Andrew Forkes-Gudmundson

Andrew Forkes-Gudmundson

Oil and gas executives have made millions of dollars. Not a shock, right? However, I was shocked to read in a new report that dozens of oil and gas executives received hundreds of millions of dollars in payouts while their companies went bankrupt, leaving taxpayers with the mess to clean up.

The report “Fueling Failure” from Public Citizen looked at the largest 25 bankruptcies from 2018-2020 and found that 76 executives were paid a combined $200 million after their companies went bankrupt. While thousands of workers were laid off and investors lost their money, these executives added millions of dollars to their wallets.

A local example in the report of companies filing for bankruptcy and giving large payouts to executives are Extraction Oil and Gas and Whiting Petroleum. While the companies have since exited bankruptcy and reemerged in different forms, they both provided golden parachutes to their executives prior to bankruptcy that totaled over $20 million.

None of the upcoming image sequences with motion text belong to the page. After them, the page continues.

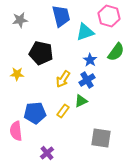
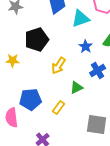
black pentagon: (41, 53) -> (37, 40), turned -30
blue cross: (87, 80) -> (98, 71), moved
yellow rectangle: (63, 111) -> (59, 108), moved

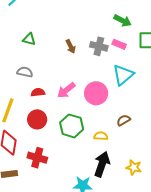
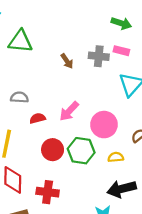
green triangle: (29, 39) -> (20, 41), moved, size x1.6
pink circle: (96, 93) -> (104, 125), moved
red circle: (37, 119) -> (53, 150), moved
black arrow: (102, 164) -> (122, 189), turned -115

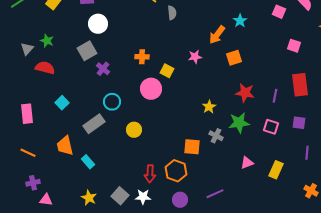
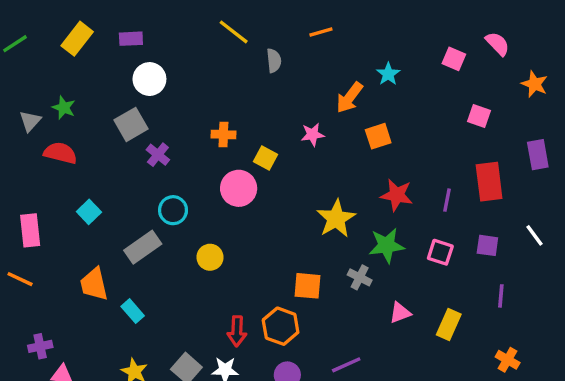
yellow star: (209, 107) -> (336, 219), size x1.6
gray cross: (216, 136) -> (360, 277), moved
orange line: (28, 153) -> (20, 279), moved

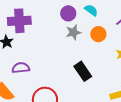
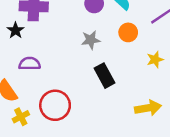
gray star: (73, 32) -> (91, 40), moved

While bankruptcy is terrible for employees and investors, it can also leave taxpayers on the hook to pay for mitigation after a company abandons its wells and equipment on public or private land. In Colorado there are likely far more orphaned wells than officially exist on the books. These can be individual wells that are still listed as active but haven’t produced any hydrocarbons for years (even decades in some extreme cases), or companies whose entire portfolio is nothing but inactive wells. These companies likely have few assets of value that could be used to pay cleanup costs in any eventual bankruptcy proceedings.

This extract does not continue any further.